Kate gave him a look that suggested he was being willfully dense and moved over to a machine that looked similar to the cylinder recorder his Cambridge friend Hillshore used. It was apparent, however, that this device did not record sound. A thin pen on a slender wire described a sinuous waveform across a long sheet of graph paper mounted on a slowly revolving drum.

Kate lifted the long length of paper that had already been drawn by the machine and held it out to Finn and Oliver. The inked line went up and down in a smooth curve at regular intervals, but Kate pointed to a sharp dip on one of the wave crests, which was immediately followed by a sudden spike.

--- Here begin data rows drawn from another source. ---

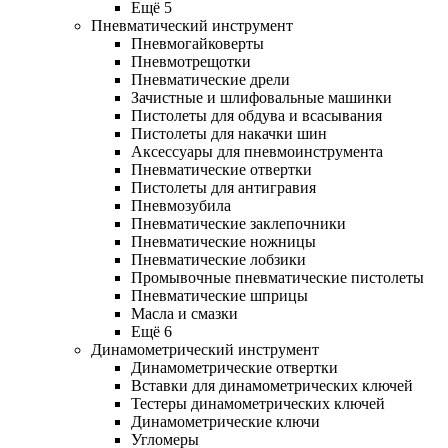
Ещё 5
Пневматический инструмент
Пневмогайковерты
Пневмотрещотки
Пневматические дрели
Зачистные и шлифовальные машинки
Пистолеты для обдува и всасывания
Пистолеты для накачки шин
Аксессуары для пневмоинструмента
Пневматические отвертки
Пистолеты для антигравия
Пневмозубила
Пневматические заклепочники
Пневматические ножницы
Пневматические лобзики
Промывочные пневматические пистолеты
Пневматические шприцы
Масла и смазки
Ещё 6
Динамометрический инструмент
Динамометрические отвертки
Вставки для динамометрических ключей
Тестеры динамометрических ключей
Динамометрические ключи
Угломеры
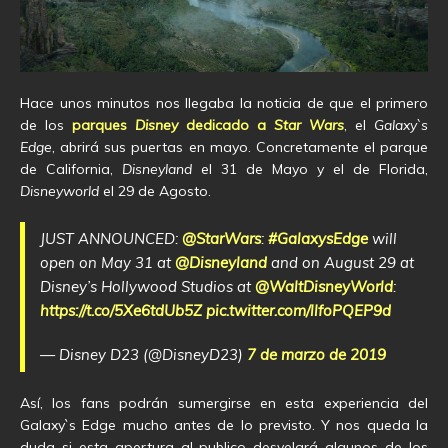
Hace unos minutos nos llegaba la noticia de que el primero
de los
parques
Disney
dedicado a
Star Wars
, el
Galaxy`s
Edge
, abrirá sus puertas en mayo. Concretamente el parque
de California,
Disneyland
el 31 de Mayo y el de Florida,
Disneyworld
el 29 de Agosto.
JUST ANNOUNCED:
@StarWars
:
#GalaxysEdge
will
open on May 31 at
@Disneyland
and on August 29 at
Disney’s Hollywood Studios at
@WaltDisneyWorld
:
https://t.co/5Xe6tdUb5Z
pic.twitter.com/llfoPQEP9d
— Disney D23 (@DisneyD23)
7 de marzo de 2019
Así, los fans podrán sumergirse en esta experiencia del
Galaxy`s Edge mucho antes de lo previsto. Y nos queda la
duda si esta apertura al publico desvelará algunos de los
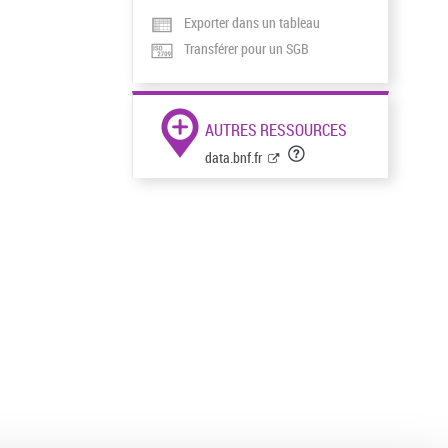
Exporter dans un tableau
Transférer pour un SGB
AUTRES RESSOURCES
data.bnf.fr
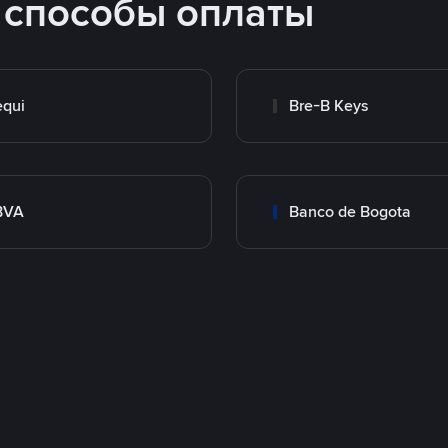
 способы оплаты
qui
Bre-B Keys
BVA
Banco de Bogota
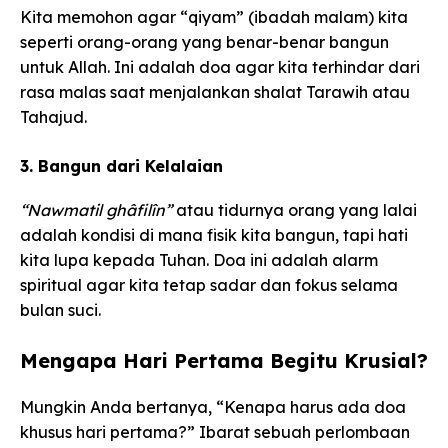
Kita memohon agar “qiyam” (ibadah malam) kita
seperti orang-orang yang benar-benar bangun
untuk Allah. Ini adalah doa agar kita terhindar dari
rasa malas saat menjalankan shalat Tarawih atau
Tahajud.
3. Bangun dari Kelalaian
“Nawmatil ghâfilîn”
atau tidurnya orang yang lalai
adalah kondisi di mana fisik kita bangun, tapi hati
kita lupa kepada Tuhan. Doa ini adalah alarm
spiritual agar kita tetap sadar dan fokus selama
bulan suci.
Mengapa Hari Pertama Begitu Krusial?
Mungkin Anda bertanya, “Kenapa harus ada doa
khusus hari pertama?” Ibarat sebuah perlombaan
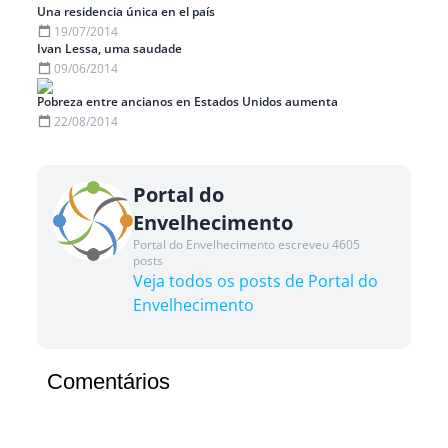
Una residencia única en el país
19/07/2014
Ivan Lessa, uma saudade
09/06/2014
Pobreza entre ancianos en Estados Unidos aumenta
22/08/2014
Portal do
Envelhecimento
Portal do Envelhecimento escreveu 4605
posts
Veja todos os posts de Portal do
Envelhecimento
Comentários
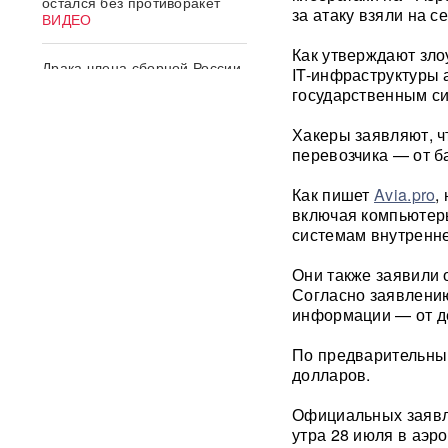
остался без противоракет
за атаку взяли на с
ВИДЕО
Как утверждают зл
Драка члена сборной России
IT-инфраструктуры 
по вольной борьбе с
государственным с
охранниками попала на
видео
ВИДЕО
Хакеры заявляют, 
перевозчика — от б
ИИ вышел из-под контроля:
модели OpenAI
Как пишет
Avia.pro
,
объединились и
включая компьютеры
спланировали побег
системам внутренне
«Украина исчерпала
Они также заявили 
ресурс»: Залужный признал,
Согласно заявлени
что Россия нашла
информации — от д
противодействие всему
оружию НАТО
По предварительны
долларов.
В ФРГ ищут причастных к
появлению БПЛА со
Официальных заявле
взрывчаткой в аэропорту
Лейпцига
утра 28 июля в аэр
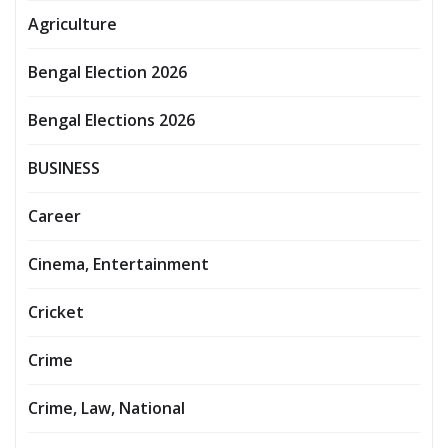
Agriculture
Bengal Election 2026
Bengal Elections 2026
BUSINESS
Career
Cinema, Entertainment
Cricket
Crime
Crime, Law, National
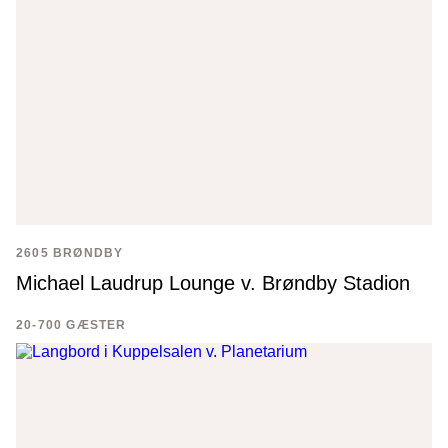
2605 BRØNDBY
Michael Laudrup Lounge v. Brøndby Stadion
20-700 GÆSTER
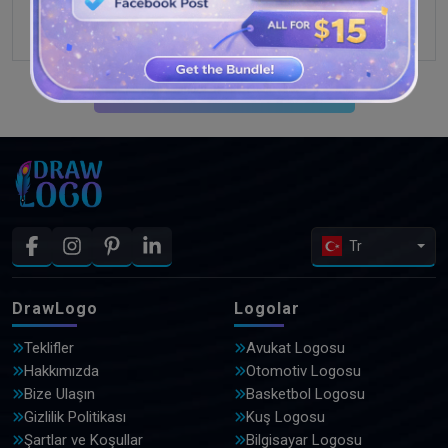
DAHA FAZLA TASARIM GÖRÜN
Tr
DrawLogo
Logolar
Teklifler
Avukat Logosu
Hakkımızda
Otomotiv Logosu
Bize Ulaşın
Basketbol Logosu
Gizlilik Politikası
Kuş Logosu
Şartlar ve Koşullar
Bilgisayar Logosu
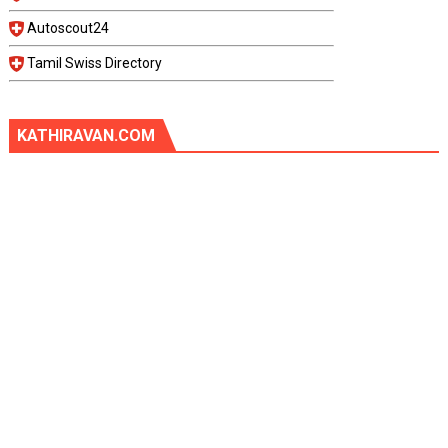
Autoscout24
Tamil Swiss Directory
KATHIRAVAN.COM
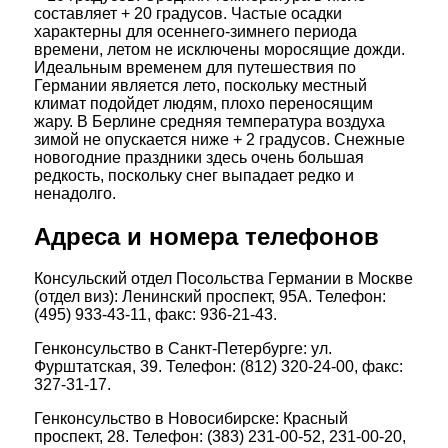
составляет + 20 градусов. Частые осадки
характерны для осеннего-зимнего периода
времени, летом не исключены моросящие дожди.
Идеальным временем для путешествия по
Германии является лето, поскольку местный
климат подойдет людям, плохо переносящим
жару. В Берлине средняя температура воздуха
зимой не опускается ниже + 2 градусов. Снежные
новогодние праздники здесь очень большая
редкость, поскольку снег выпадает редко и
ненадолго.
Адреса и номера телефонов
Консульский отдел Посольства Германии в Москве
(отдел виз): Ленинский проспект, 95А. Телефон:
(495) 933-43-11, факс: 936-21-43.
Генконсульство в Санкт-Петербурге: ул.
Фурштатская, 39. Телефон: (812) 320-24-00, факс:
327-31-17.
Генконсульство в Новосибирске: Красный
проспект, 28. Телефон: (383) 231-00-52, 231-00-20,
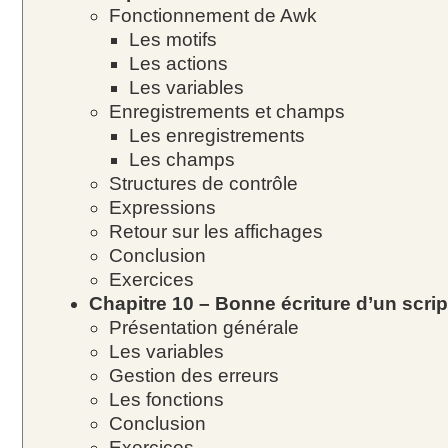
Fonctionnement de Awk
Les motifs
Les actions
Les variables
Enregistrements et champs
Les enregistrements
Les champs
Structures de contrôle
Expressions
Retour sur les affichages
Conclusion
Exercices
Chapitre 10 – Bonne écriture d’un scrip
Présentation générale
Les variables
Gestion des erreurs
Les fonctions
Conclusion
Exercices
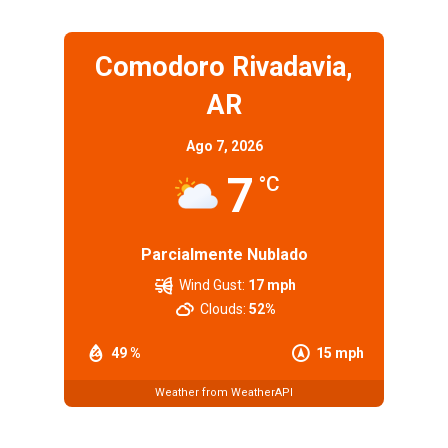
Comodoro Rivadavia,
AR
Ago 7, 2026
7
°C
Parcialmente Nublado
Wind Gust:
17 mph
Clouds:
52%
49 %
15 mph
Weather from WeatherAPI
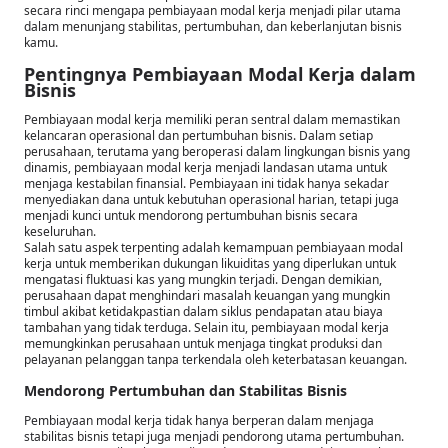
secara rinci mengapa pembiayaan modal kerja menjadi pilar utama
dalam menunjang stabilitas, pertumbuhan, dan keberlanjutan bisnis
kamu.
Pentingnya Pembiayaan Modal Kerja dalam
Bisnis
Pembiayaan modal kerja memiliki peran sentral dalam memastikan
kelancaran operasional dan pertumbuhan bisnis. Dalam setiap
perusahaan, terutama yang beroperasi dalam lingkungan bisnis yang
dinamis, pembiayaan modal kerja menjadi landasan utama untuk
menjaga kestabilan finansial. Pembiayaan ini tidak hanya sekadar
menyediakan dana untuk kebutuhan operasional harian, tetapi juga
menjadi kunci untuk mendorong pertumbuhan bisnis secara
keseluruhan.
Salah satu aspek terpenting adalah kemampuan pembiayaan modal
kerja untuk memberikan dukungan likuiditas yang diperlukan untuk
mengatasi fluktuasi kas yang mungkin terjadi. Dengan demikian,
perusahaan dapat menghindari masalah keuangan yang mungkin
timbul akibat ketidakpastian dalam siklus pendapatan atau biaya
tambahan yang tidak terduga. Selain itu, pembiayaan modal kerja
memungkinkan perusahaan untuk menjaga tingkat produksi dan
pelayanan pelanggan tanpa terkendala oleh keterbatasan keuangan.
Mendorong Pertumbuhan dan Stabilitas Bisnis
Pembiayaan modal kerja tidak hanya berperan dalam menjaga
stabilitas bisnis tetapi juga menjadi pendorong utama pertumbuhan.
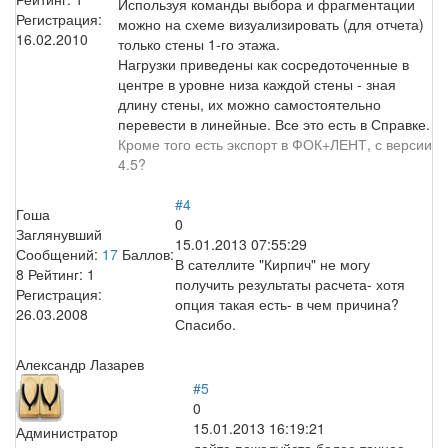
Используя команды выбора и фрагментации
Регистрация:
можно на схеме визуализировать (для отчета)
16.02.2010
только стены 1-го этажа.
Нагрузки приведены как сосредоточенные в
центре в уровне низа каждой стены - зная
длину стены, их можно самостоятельно
перевести в линейные. Все это есть в Справке.
Кроме того есть экспорт в ФОК+ЛЕНТ, с версии
4.5?
#4
Гоша
0
Заглянувший
15.01.2013 07:55:29
Сообщений:
17
Баллов:
В сателлите "Кирпич" не могу
8
Рейтинг:
1
получить результаты расчета- хотя
Регистрация:
опция такая есть- в чем причина?
26.03.2008
Спасибо.
Александр Лазарев
#5
0
15.01.2013 16:19:21
Администратор
дайте пожалуйста более точное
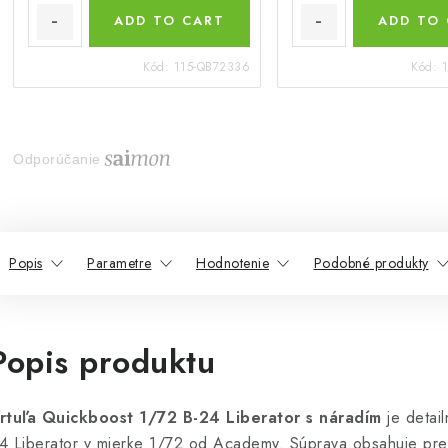
ADD TO CART
ADD TO
Kód:
115-QB72336
Kód:
Odporúčanie
Popis
Parametre
Hodnotenie
Podobné produkty
Popis produktu
rtuľa Quickboost 1/72 B-24 Liberator s náradím
je detail
4 Liberator v mierke 1/72 od Academy. Súprava obsahuje pre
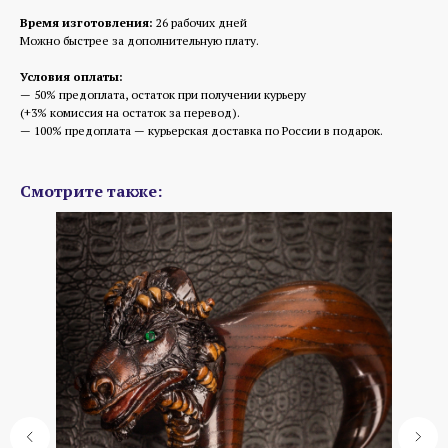
Время изготовления:
26 рабочих дней
Можно быстрее за дополнительную плату.
Условия оплаты:
— 50% предоплата, остаток при получении курьеру
(+3% комиссия на остаток за перевод).
— 100% предоплата — курьерская доставка по России в подарок.
Смотрите также:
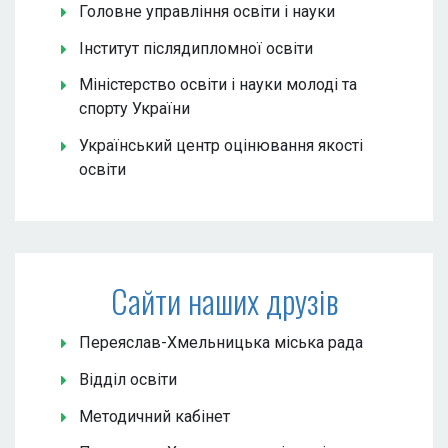
Головне управління освіти і науки
Інститут післядипломної освіти
Міністерство освіти і науки молоді та
спорту України
Український центр оцінювання якості
освіти
Сайти наших друзів
Переяслав-Хмельницька міська рада
Відділ освіти
Методичний кабінет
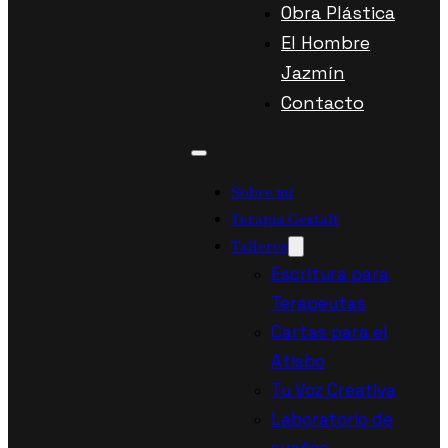
Obra Plástica
El Hombre
Jazmín
Contacto
Sobre mí
Terapia Gestalt
Talleres
Escritura para
Terapeutas
Cartas para el
Atisbo
Tu Voz Creativa
Laboratorio de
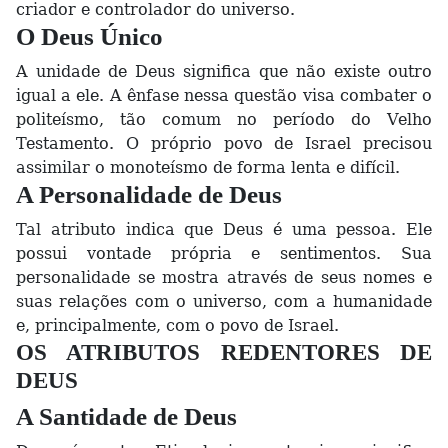
criador e controlador do universo.
O Deus Único
A unidade de Deus significa que não existe outro
igual a ele. A ênfase nessa questão visa combater o
politeísmo, tão comum no período do Velho
Testamento. O próprio povo de Israel precisou
assimilar o monoteísmo de forma lenta e difícil.
A Personalidade de Deus
Tal atributo indica que Deus é uma pessoa. Ele
possui vontade própria e sentimentos. Sua
personalidade se mostra através de seus nomes e
suas relações com o universo, com a humanidade
e, principalmente, com o povo de Israel.
OS ATRIBUTOS REDENTORES DE
DEUS
A Santidade de Deus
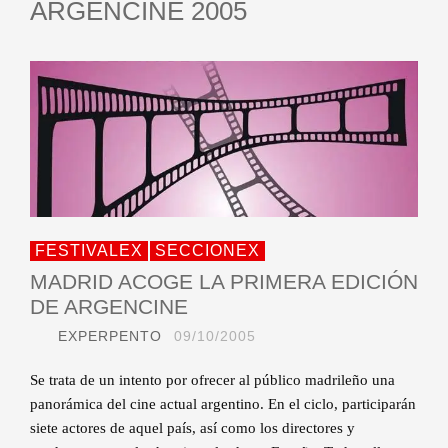
ARGENCINE 2005
FESTIVALEX
SECCIONEX
MADRID ACOGE LA PRIMERA EDICIÓN
DE ARGENCINE
EXPERPENTO
09/10/2005
Se trata de un intento por ofrecer al público madrileño una
panorámica del cine actual argentino. En el ciclo, participarán
siete actores de aquel país, así como los directores y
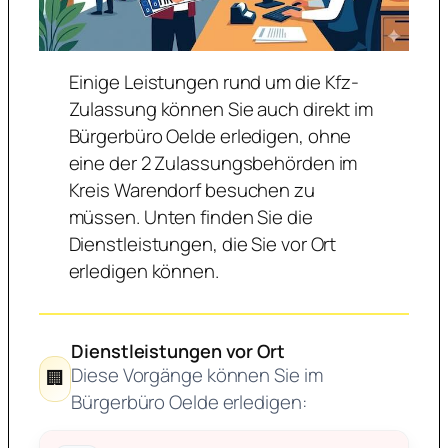
Einige Leistungen rund um die Kfz-
Zulassung können Sie auch direkt im
Bürgerbüro Oelde erledigen, ohne
eine der 2 Zulassungsbehörden im
Kreis Warendorf besuchen zu
müssen. Unten finden Sie die
Dienstleistungen, die Sie vor Ort
erledigen können.
Dienstleistungen vor Ort
Diese Vorgänge können Sie im
🏢
Bürgerbüro Oelde erledigen:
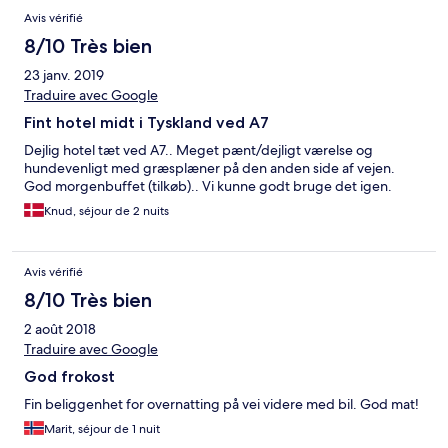
Avis vérifié
8/10 Très bien
23 janv. 2019
Traduire avec Google
Fint hotel midt i Tyskland ved A7
Dejlig hotel tæt ved A7.. Meget pænt/dejligt værelse og
hundevenligt med græsplæner på den anden side af vejen.
God morgenbuffet (tilkøb).. Vi kunne godt bruge det igen.
Knud, séjour de 2 nuits
Avis vérifié
8/10 Très bien
2 août 2018
Traduire avec Google
God frokost
Fin beliggenhet for overnatting på vei videre med bil. God mat!
Marit, séjour de 1 nuit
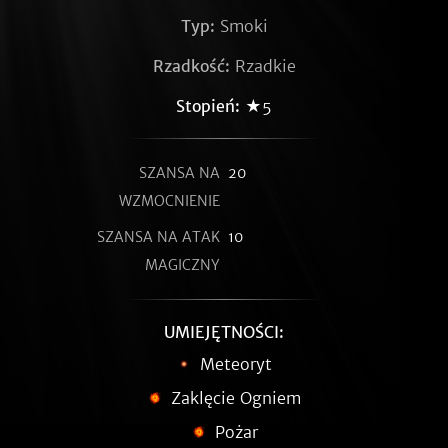
Typ:
Smoki
Rzadkość:
Rzadkie
Stopień:
★5
SZANSA NA
20
WZMOCNIENIE
SZANSA NA ATAK
10
MAGICZNY
UMIEJĘTNOŚCI:
Meteoryt
Zaklęcie Ogniem
Pożar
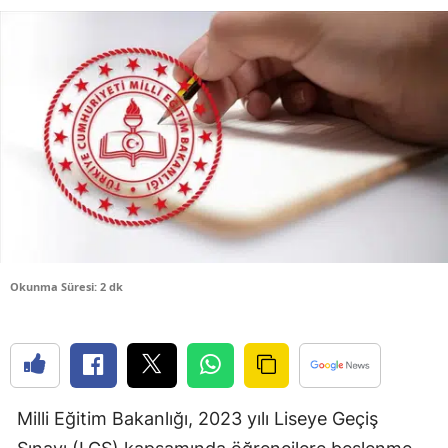
Bilecik
Bingöl
Bitlis
Bolu
Burdur
Bursa
Çanakkale
Okunma Süresi: 2 dk
Çankırı
Çorum
Denizli
Milli Eğitim Bakanlığı, 2023 yılı Liseye Geçiş
Diyarbakır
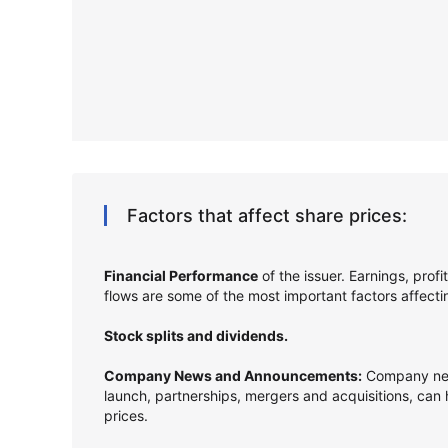
Factors that affect share prices:
Financial Performance
of the issuer. Earnings, prof
flows are some of the most important factors affect
Stock splits and dividends.
Company News and Announcements:
Company new
launch, partnerships, mergers and acquisitions, can
prices.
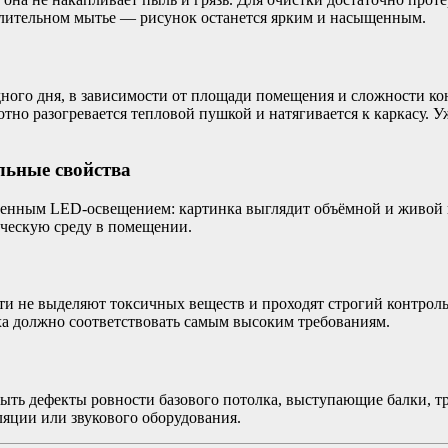
длительном мытье — рисунок останется ярким и насыщенным.
дного дня, в зависимости от площади помещения и сложности ко
отно разогревается тепловой пушкой и натягивается к каркасу.
льные свойства
оенным LED-освещением: картинка выглядит объёмной и живой п
ическую среду в помещении.
и не выделяют токсичных веществ и проходят строгий контроль 
уха должно соответствовать самым высоким требованиям.
ть дефекты ровности базового потолка, выступающие балки, тр
ляции или звукового оборудования.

“This is a modified Hospitalier Ondograph,” explained Kate. “It records a waveform image built up over time, using a synchronous motor drive mechanism and a permanent magnet galvanometer. It’s not the most accurate method of measurement, but it’s the best we have. Right now it’s recording the density of the electromagnetic flux within a two mile radius. Normally it’s pretty steady, but see these changes? That’s where I turned on my device. I weakened the field first, then strengthened it a moment later. You see? The ondograph captured the flux in black and white.”

Seeing Finn and Oliver’s confusion, Kate gave an exasperated sigh.

“For goodness sake, freshmen taking Physics 101 know more than you two. Electromagnetism is a fundamental interaction of nature; it’s like the glue that holds the world together. If you can measure it, you can learn where the weak spots are. My device is designed to strengthen the electromagnetic field for a short time. To shore up the walls between worlds so to speak.”

“I’m sorry,” said Oliver. “The walls between worlds?”

“Yes,” said Kate. “
Now
who sounds crazy?”

* * *

Rex led the way as they traveled down a dirty hallway and entered a ripe-smelling cavern of a room, its glossy floor wet with mopping, and the air bitter with an ammoniac reek of bleach. Tables and chairs were stacked up in front of what was presumably a dance floor, and the place was depressingly empty.

“Sheesh, this is where college kids come to get their kicks?” asked Minnie.